## Problem details
Only one stretch of the data should be retyped: the lines from the line containing "Other Half/Mister Softee Space Twister" through the line containing "central server architecture". Keep pictures out of it.

Source information section start

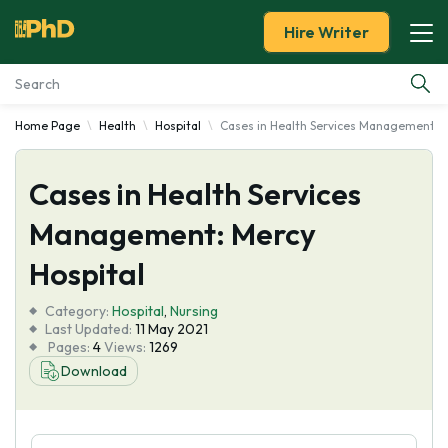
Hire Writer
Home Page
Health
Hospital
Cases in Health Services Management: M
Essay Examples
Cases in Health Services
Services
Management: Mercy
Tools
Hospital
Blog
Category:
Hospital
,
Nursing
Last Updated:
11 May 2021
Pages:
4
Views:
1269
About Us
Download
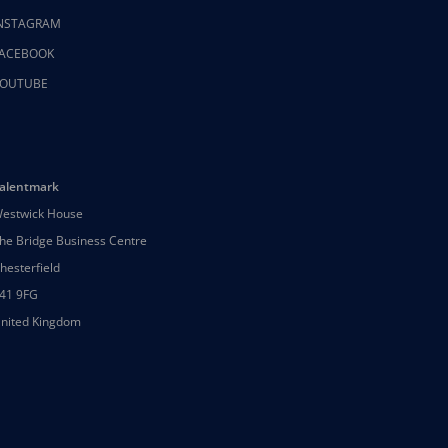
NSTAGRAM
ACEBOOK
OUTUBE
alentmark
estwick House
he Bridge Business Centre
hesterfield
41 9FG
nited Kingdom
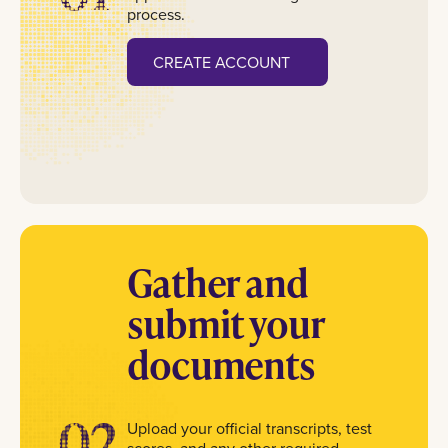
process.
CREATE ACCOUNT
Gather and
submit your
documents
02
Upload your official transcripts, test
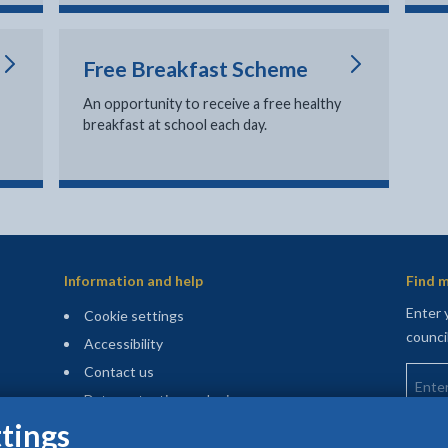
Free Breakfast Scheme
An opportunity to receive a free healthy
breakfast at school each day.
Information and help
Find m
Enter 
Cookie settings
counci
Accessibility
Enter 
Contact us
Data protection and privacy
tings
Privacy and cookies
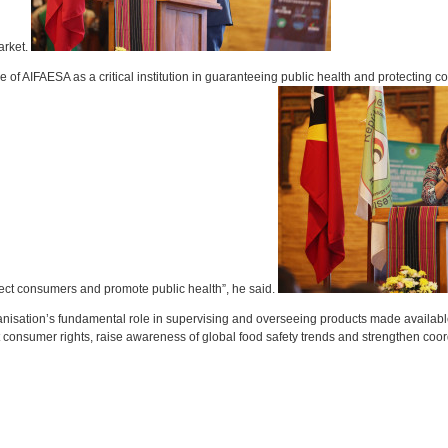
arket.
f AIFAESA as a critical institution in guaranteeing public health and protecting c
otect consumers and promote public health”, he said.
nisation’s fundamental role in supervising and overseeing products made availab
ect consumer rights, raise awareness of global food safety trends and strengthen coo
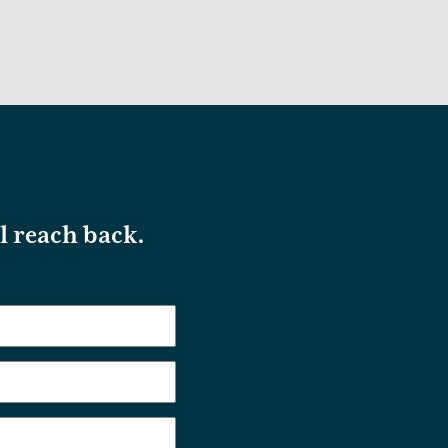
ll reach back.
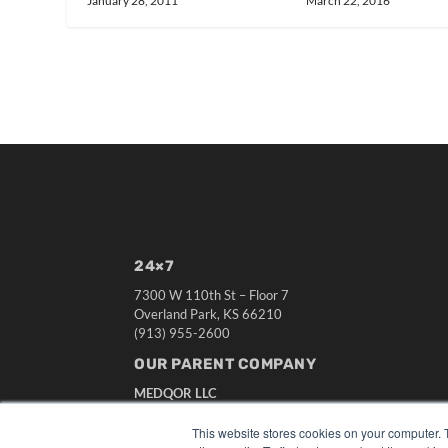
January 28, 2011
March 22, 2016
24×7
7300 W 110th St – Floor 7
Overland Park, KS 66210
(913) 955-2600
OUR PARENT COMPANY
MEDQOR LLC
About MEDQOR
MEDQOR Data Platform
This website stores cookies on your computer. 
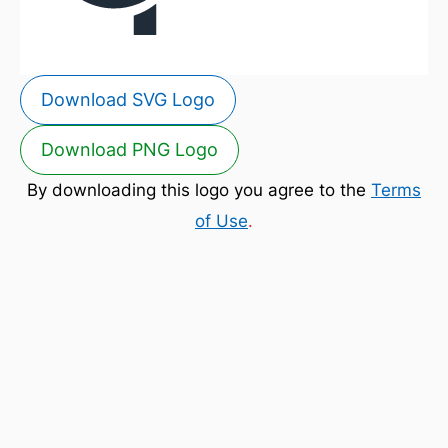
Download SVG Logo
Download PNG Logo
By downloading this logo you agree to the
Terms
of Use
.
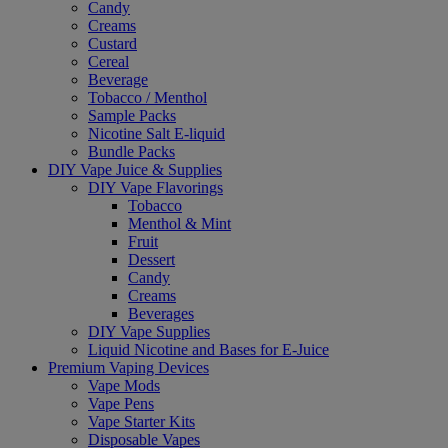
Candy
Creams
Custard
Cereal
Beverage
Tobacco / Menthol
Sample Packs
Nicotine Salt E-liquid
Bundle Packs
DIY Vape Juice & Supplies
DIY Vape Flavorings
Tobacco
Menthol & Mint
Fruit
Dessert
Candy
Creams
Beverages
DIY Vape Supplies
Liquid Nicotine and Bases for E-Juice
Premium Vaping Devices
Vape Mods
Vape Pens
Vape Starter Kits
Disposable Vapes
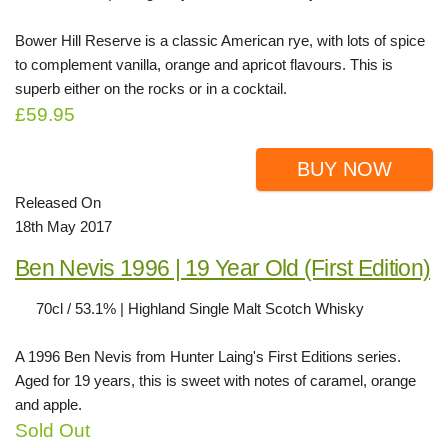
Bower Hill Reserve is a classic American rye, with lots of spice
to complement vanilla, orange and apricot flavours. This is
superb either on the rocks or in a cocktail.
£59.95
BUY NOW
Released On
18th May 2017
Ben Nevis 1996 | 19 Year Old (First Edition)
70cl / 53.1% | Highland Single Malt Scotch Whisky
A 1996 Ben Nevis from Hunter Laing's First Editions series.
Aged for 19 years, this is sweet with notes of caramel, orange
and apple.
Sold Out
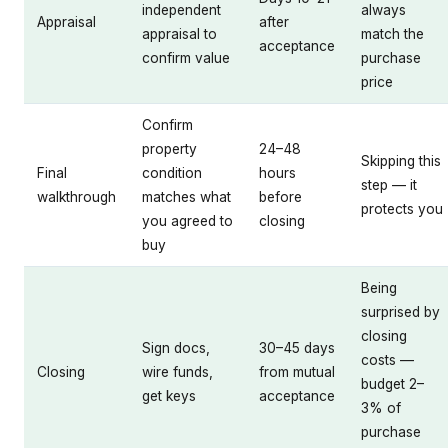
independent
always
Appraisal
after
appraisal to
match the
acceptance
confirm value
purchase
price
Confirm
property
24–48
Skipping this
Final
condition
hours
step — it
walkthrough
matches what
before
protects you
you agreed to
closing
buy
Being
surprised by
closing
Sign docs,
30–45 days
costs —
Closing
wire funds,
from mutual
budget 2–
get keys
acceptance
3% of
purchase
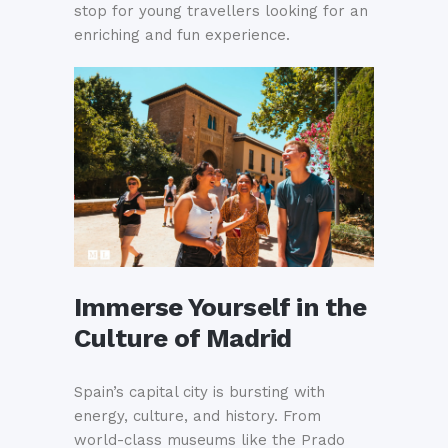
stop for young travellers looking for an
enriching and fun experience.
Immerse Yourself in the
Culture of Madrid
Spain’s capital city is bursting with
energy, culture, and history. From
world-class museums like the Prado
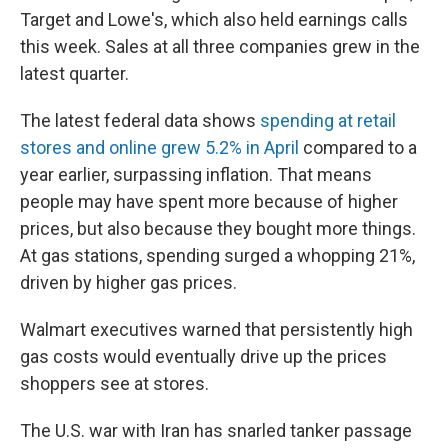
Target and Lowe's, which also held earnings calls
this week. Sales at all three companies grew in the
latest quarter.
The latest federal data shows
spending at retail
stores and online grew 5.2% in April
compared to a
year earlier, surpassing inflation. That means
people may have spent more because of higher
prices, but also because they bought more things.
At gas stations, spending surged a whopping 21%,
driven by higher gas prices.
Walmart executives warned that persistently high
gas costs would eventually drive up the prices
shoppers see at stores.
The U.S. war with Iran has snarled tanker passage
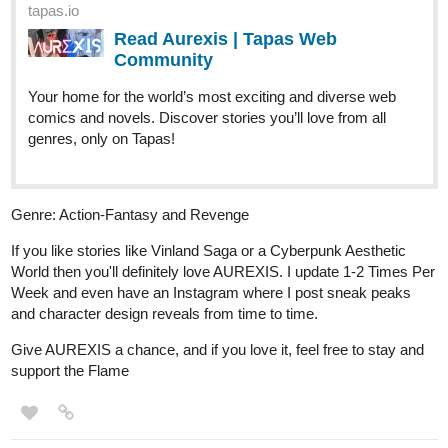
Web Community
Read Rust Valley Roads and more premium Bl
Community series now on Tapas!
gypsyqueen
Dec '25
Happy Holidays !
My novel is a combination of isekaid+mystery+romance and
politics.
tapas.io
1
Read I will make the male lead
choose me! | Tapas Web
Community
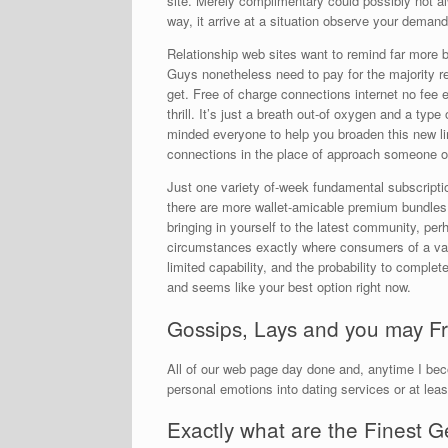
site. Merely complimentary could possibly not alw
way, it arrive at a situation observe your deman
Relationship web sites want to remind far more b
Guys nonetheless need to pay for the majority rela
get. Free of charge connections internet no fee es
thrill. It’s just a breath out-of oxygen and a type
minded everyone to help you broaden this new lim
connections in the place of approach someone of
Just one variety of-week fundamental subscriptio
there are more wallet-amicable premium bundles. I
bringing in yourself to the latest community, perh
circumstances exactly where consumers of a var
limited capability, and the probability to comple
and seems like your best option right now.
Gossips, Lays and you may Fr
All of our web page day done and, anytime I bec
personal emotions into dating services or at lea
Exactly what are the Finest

Source information section end
Source information section start

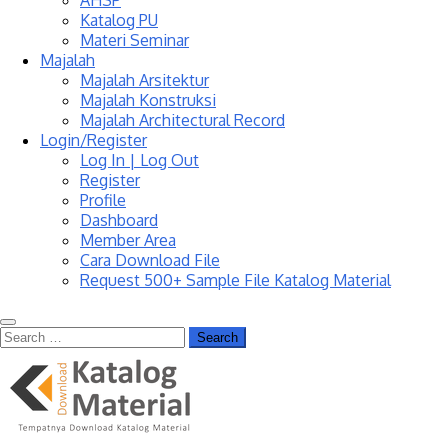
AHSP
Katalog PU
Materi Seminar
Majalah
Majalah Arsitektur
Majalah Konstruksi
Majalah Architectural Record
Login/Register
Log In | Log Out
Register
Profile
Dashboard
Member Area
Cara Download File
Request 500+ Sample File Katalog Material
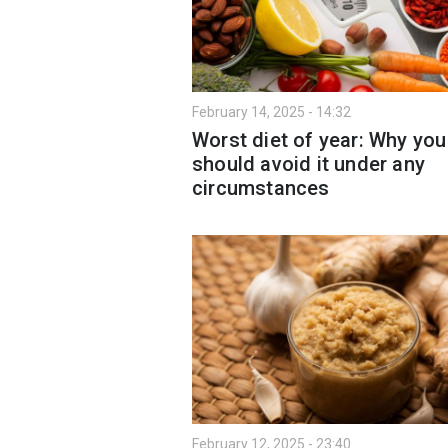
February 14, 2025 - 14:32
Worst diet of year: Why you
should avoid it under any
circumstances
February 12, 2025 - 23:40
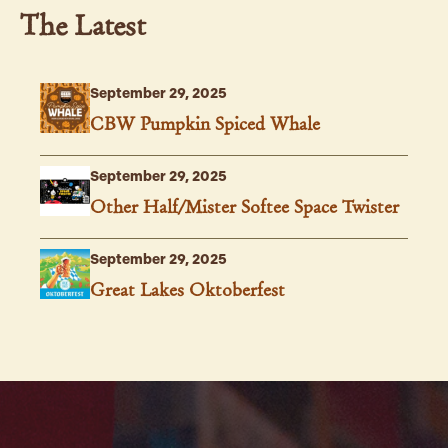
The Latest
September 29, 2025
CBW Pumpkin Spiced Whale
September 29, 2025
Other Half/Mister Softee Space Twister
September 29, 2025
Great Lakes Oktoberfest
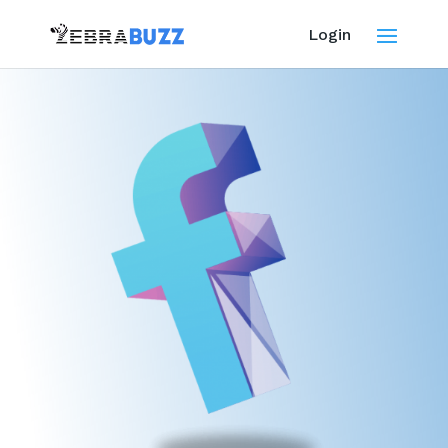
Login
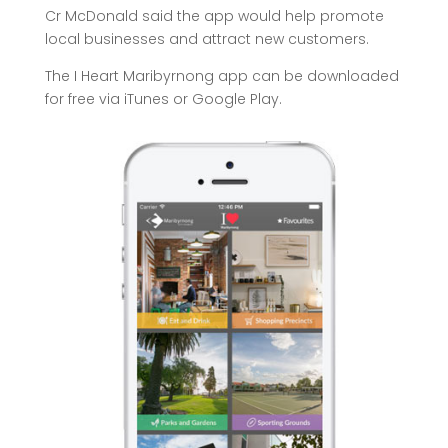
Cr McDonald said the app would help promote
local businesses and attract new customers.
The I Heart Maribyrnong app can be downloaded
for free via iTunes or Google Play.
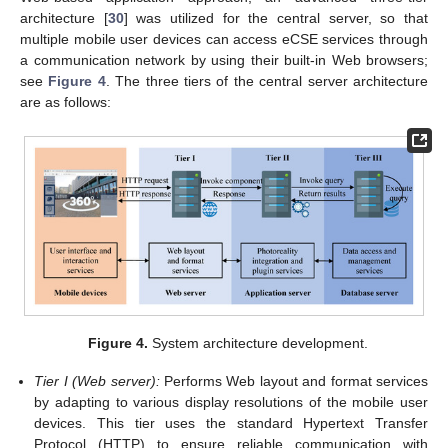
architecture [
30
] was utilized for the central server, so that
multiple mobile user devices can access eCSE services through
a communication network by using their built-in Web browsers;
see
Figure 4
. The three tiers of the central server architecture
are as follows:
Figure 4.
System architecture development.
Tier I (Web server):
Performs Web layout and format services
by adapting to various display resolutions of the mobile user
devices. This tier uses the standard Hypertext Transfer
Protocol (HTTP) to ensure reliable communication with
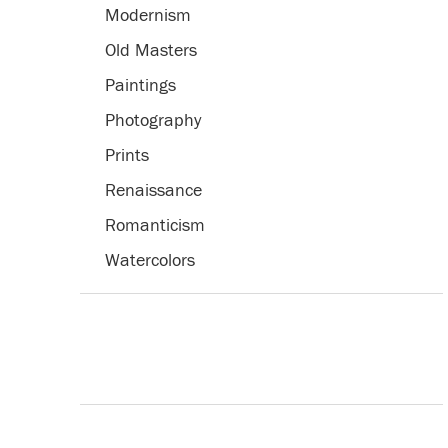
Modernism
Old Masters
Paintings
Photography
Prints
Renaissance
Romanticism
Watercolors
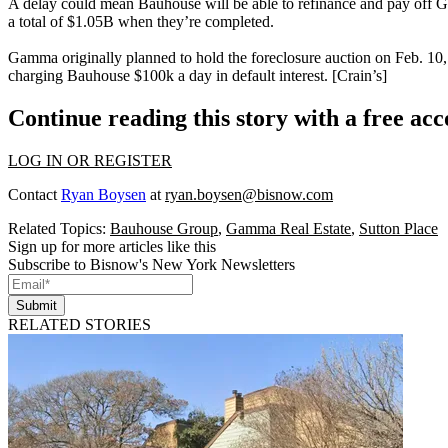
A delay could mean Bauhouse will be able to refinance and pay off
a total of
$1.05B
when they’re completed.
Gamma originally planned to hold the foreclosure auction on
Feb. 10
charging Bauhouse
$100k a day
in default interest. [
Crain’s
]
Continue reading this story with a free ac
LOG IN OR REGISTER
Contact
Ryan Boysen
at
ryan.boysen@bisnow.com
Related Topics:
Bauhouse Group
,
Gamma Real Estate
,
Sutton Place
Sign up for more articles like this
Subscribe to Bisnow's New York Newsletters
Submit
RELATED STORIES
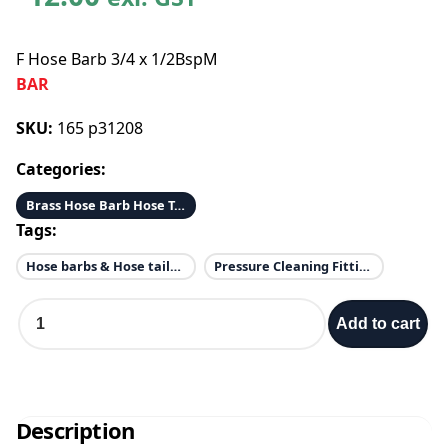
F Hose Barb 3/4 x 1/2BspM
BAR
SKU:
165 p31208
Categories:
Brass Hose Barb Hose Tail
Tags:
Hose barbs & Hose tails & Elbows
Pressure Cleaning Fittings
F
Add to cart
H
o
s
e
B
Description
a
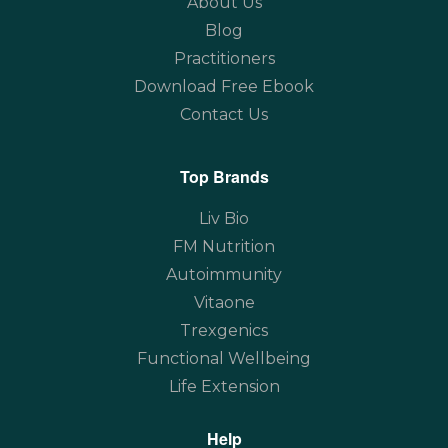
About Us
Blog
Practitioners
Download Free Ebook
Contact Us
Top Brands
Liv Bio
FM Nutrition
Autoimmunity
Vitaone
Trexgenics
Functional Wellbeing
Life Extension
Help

Source information section end

## Output of the task
Other Half/Mister Softee Space Twister
September 29, 2025
Great Lakes Oktoberfest
Login
Cr McDonald said the app would help promote
local businesses and attract new customers.
The I Heart Maribyrnong app can be downloaded
for free via iTunes or Google Play.
architecture [
30
] was utilized for the central server, so that
multiple mobile user devices can access eCSE services through
a communication network by using their built-in Web browsers;
see
Figure 4
. The three tiers of the central server architecture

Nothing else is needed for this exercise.